## Work to be completed
Once you have checked each line below for the word "arcade", give the number of lines that have it and nothing further.

[Dataset excerpts]
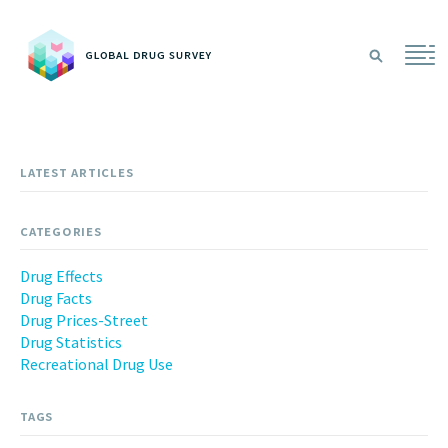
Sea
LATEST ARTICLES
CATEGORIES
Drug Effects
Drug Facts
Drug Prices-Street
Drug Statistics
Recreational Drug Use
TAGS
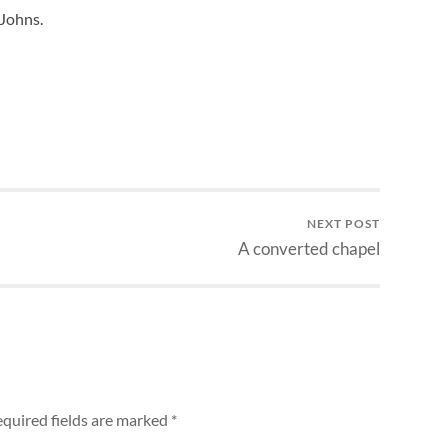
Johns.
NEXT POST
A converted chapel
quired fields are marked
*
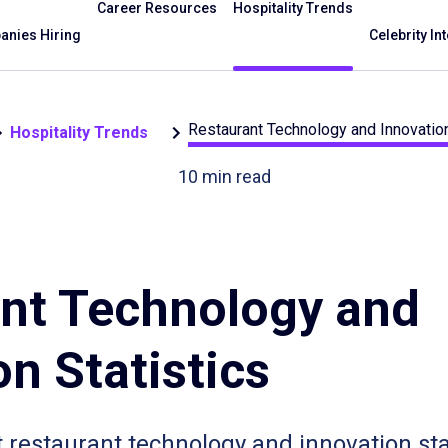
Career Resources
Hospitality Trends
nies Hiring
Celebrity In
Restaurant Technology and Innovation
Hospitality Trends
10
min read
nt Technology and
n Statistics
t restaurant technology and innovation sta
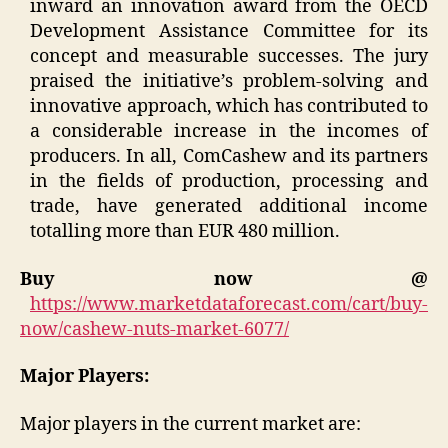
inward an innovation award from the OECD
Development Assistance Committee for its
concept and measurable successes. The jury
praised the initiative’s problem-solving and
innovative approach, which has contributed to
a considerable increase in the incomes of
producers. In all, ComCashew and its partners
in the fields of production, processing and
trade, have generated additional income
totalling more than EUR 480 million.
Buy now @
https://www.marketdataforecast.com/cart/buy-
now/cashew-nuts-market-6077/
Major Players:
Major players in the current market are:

...

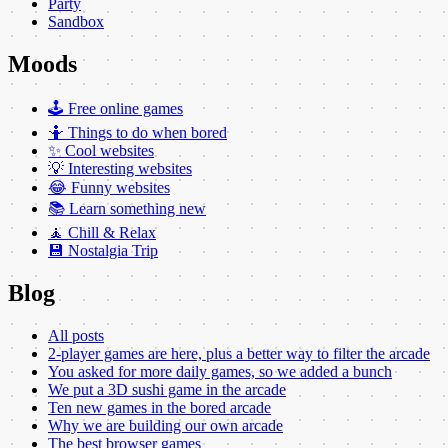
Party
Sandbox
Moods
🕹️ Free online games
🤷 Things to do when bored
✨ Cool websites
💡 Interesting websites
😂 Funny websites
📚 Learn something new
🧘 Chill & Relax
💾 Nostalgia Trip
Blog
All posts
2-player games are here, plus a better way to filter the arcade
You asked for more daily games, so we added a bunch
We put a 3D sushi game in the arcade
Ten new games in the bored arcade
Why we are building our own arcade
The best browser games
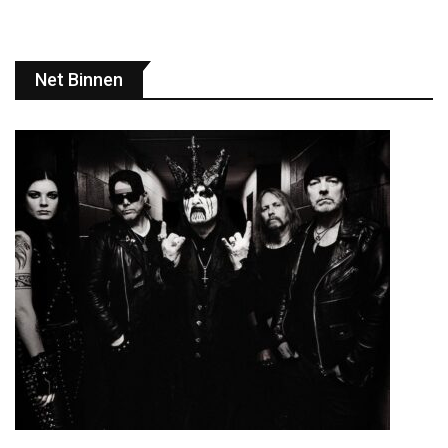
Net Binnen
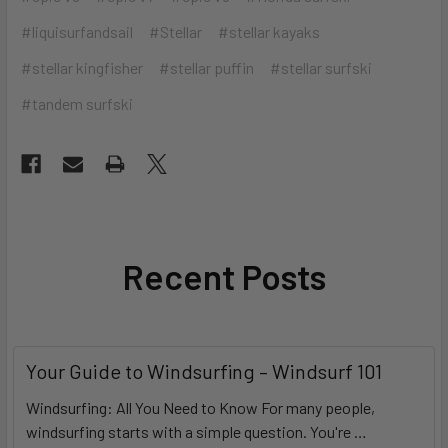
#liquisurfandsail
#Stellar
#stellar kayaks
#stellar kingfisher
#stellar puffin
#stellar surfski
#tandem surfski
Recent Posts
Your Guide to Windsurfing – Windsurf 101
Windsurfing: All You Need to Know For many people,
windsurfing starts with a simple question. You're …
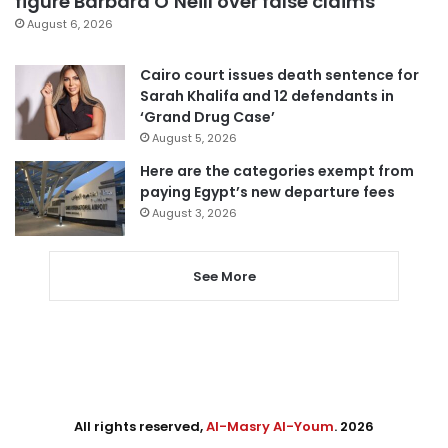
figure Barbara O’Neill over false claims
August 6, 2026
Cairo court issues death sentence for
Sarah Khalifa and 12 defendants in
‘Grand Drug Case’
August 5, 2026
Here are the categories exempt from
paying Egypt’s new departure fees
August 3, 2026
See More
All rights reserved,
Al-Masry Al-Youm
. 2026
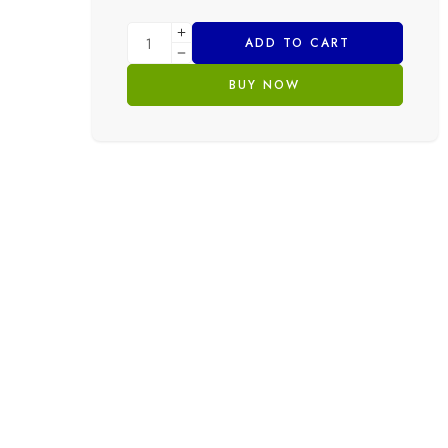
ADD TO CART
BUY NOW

## Solution to this problem
4